= Reinhart Boerner Van Deuren s.c. =

US-based law firm

== Firm History ==
William Kaumheimer started his law practice in Milwaukee in 1894. In 1919, he formed a partnership with Reginald Kenney, and the firm became Kaumheimer & Kenney. Mr. Kaumheimer was the president of the Milwaukee Bar Association in 1919 and 1920. In 1925, his son, Leon E. Kaumheimer, joined him, and Mr. Kenney left the firm. The firm was then renamed Kaumheimer & Kaumheimer.
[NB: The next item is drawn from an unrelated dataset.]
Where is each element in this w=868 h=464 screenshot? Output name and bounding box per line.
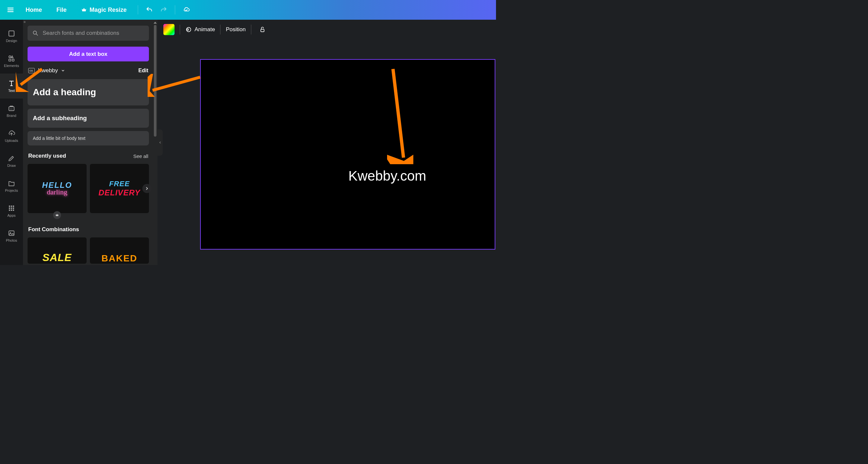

After William Kaumheimer died in 1938, the firm of Kaumheimer, Alt & Likert was established, and no new partners or associates joined until 1949. Jack Reinhart joined the firm in 1949, followed by Roger Boerner in 1954, and Richard Van Deuren and Richard Norris in 1956. In 1962, the firm changed its name to Kaumheimer, Reinhart, Boerner, Van Deuren & Norris.

In 1969, the firm incorporated as a service corporation and changed its name to Reinhart, Boerner, Van Deuren & Norris, s.c. In 1974, the firm added "Rieselbach" to its name.

Expansion, to Denver, came in 1985. Over the following years, further offices opened in Madison (1993); Waukesha, WI (2002); Rockford, IL (2005); Phoenix (2011); and Chicago (2012).